PaulMcInnis / JobFunnel

Scrape job websites into a single spreadsheet with no duplicates.
MIT License
1.78k stars 210 forks source link

-Provider names are used as a prefix for job ids now. #134

Closed thebigG closed 3 years ago

thebigG commented 3 years ago

Hi everyone,

hope you are all doing well.

Description

Job ids are now created with the following format PROVIDER_ID. This should address #123. It partially addresses part of the issues discussed in #133. Hopefully #132 can move forward after this change.

Hopefully the changes make sense.

Context of change

Please add options that are relevant and mark any boxes that apply.

Type of change

Please mark any boxes that apply.

How Has This Been Tested?

Checklist:

Please mark any boxes that have been completed.

thebigG commented 3 years ago

123 is a bit confusing, sorry about that. It looks like the original error was a CAPTCHA error. But looking at the conversation it looks like at some point the user did get the key conflict this PR solves. So I guess this PR solves half of #123, if you will. The other half is the CAPTCHA issue which is inevitable. Obviously CAPTCHA is something users will encounter no matter, for a myriad of reasons.
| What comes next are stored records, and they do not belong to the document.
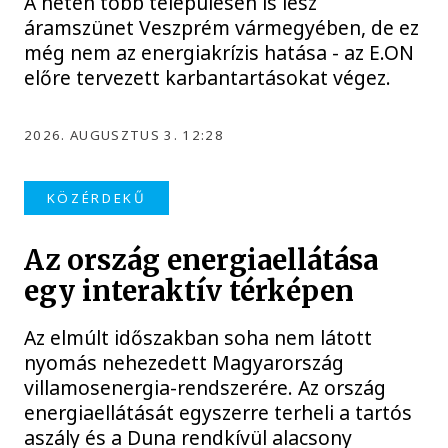
A héten több településen is lesz
áramszünet Veszprém vármegyében, de ez
még nem az energiakrízis hatása - az E.ON
előre tervezett karbantartásokat végez.
2026. AUGUSZTUS 3. 12:28
KÖZÉRDEKŰ
Az ország energiaellátása
egy interaktív térképen
Az elmúlt időszakban soha nem látott
nyomás nehezedett Magyarország
villamosenergia-rendszerére. Az ország
energiaellátását egyszerre terheli a tartós
aszály és a Duna rendkívül alacsony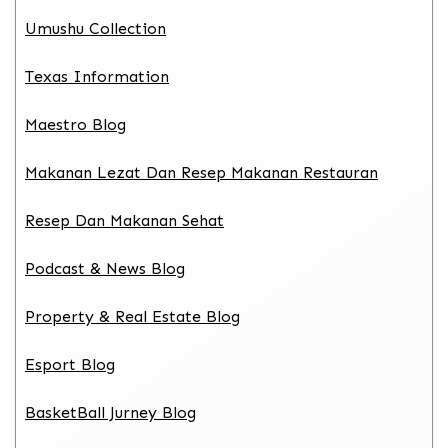
Umushu Collection
Texas Information
Maestro Blog
Makanan Lezat Dan Resep Makanan Restauran
Resep Dan Makanan Sehat
Podcast & News Blog
Property & Real Estate Blog
Esport Blog
BasketBall Jurney Blog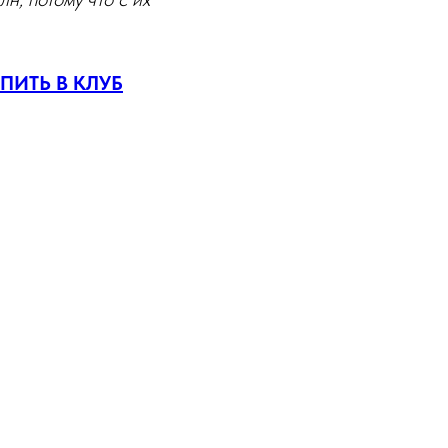
ПИТЬ В КЛУБ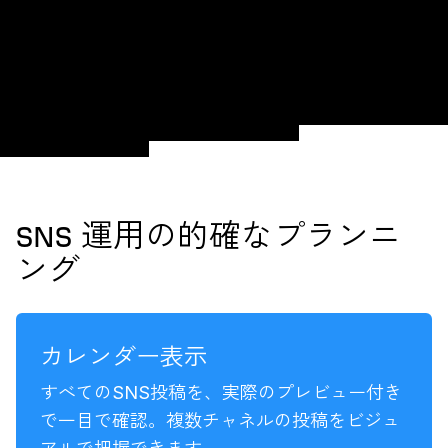
SNS 運用の的確なプランニ
ング
カレンダー表示
すべてのSNS投稿を、実際のプレビュー付き
で一目で確認。複数チャネルの投稿をビジュ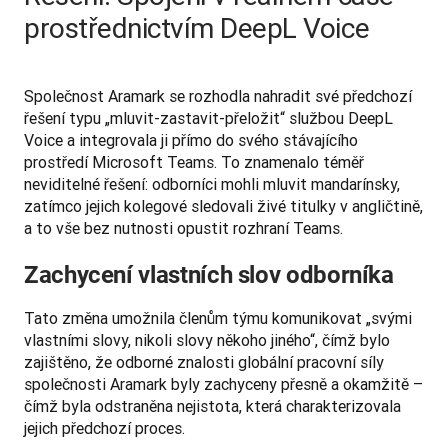
prostřednictvím DeepL Voice
Společnost Aramark se rozhodla nahradit své předchozí 
řešení typu „mluvit-zastavit-přeložit“ službou DeepL 
Voice a integrovala ji přímo do svého stávajícího 
prostředí Microsoft Teams. To znamenalo téměř 
neviditelné řešení: odborníci mohli mluvit mandarínsky, 
zatímco jejich kolegové sledovali živé titulky v angličtině, 
a to vše bez nutnosti opustit rozhraní Teams.
Zachycení vlastních slov odborníka
Tato změna umožnila členům týmu komunikovat „svými 
vlastními slovy, nikoli slovy někoho jiného“, čímž bylo 
zajištěno, že odborné znalosti globální pracovní síly 
společnosti Aramark byly zachyceny přesně a okamžitě – 
čímž byla odstraněna nejistota, která charakterizovala 
jejich předchozí proces.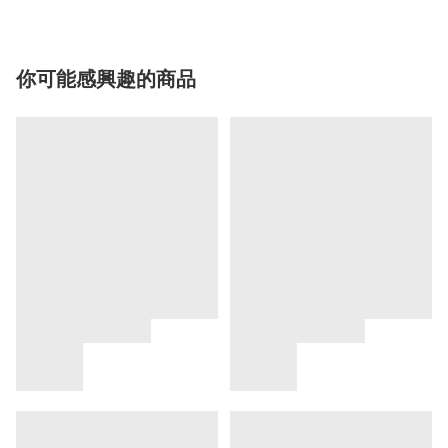
你可能感興趣的商品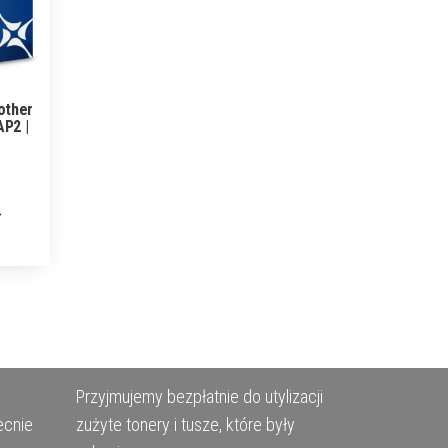
other
P2 |
Przyjmujemy bezpłatnie do utylizacji
ecnie
zużyte tonery i tusze, które były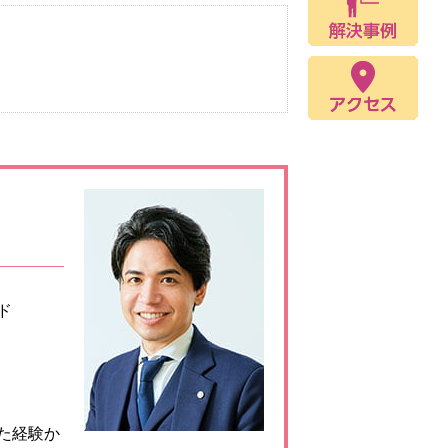
ド
た経験か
We should probably document these CAPTCHA issues on the README, because at the end of the day it's an easy problem to solve; one can go on the browser and solve the CAPTCHA for Indeed/Monster/etc manually.

PaulMcInnis commented 3 years ago

Right, maybe we can add a readme for that issue and then this can close that issue for now.

I agree that we shouldn't be trying to circumvent captcha.

thebigG commented 3 years ago

Right, maybe we can add a readme for that issue and then this can close that issue for now.

Just to confirm; do you want to modify the current readme or add a new document to JobFunnel explaining how to handle CAPTCHA? I was thinking of adding a section to the current readme called CAPTCHA which is very brief?

Now that I think about it, I remember you mentioning in the past that you want to keep the readme as short as possible. With that said, how about adding all of this CAPTCHA documentation to the wiki?

In the wiki, can even write a little tutorial on how to solve the CAPTCHA for JobFunnel.

PaulMcInnis commented 3 years ago

Lets add a brief statement to the effect of captcha not being circumvented, and that if you encounter scraper errors, to try opening a window.

Maybe at the end of the readme is fine.

PaulMcInnis commented 3 years ago

We may want to ensure we return the failed scraping url in the error message if we dont already

thebigG commented 3 years ago

We may want to ensure we return the failed scraping url in the error message if we dont already

It looks like we do for Monster and Indeed, which are the ones supported at the moment:

        if not num_res:
            raise ValueError(
                "Unable to identify number of pages of results for query: {}"
                " Please ensure linked page contains results, you may have"
                " provided a city for which there are no results within this"
                " province or state.".format(search_url)
            )
PaulMcInnis commented 3 years ago

Ok looks good, when we release next version we should note this change, thanks @thebigG !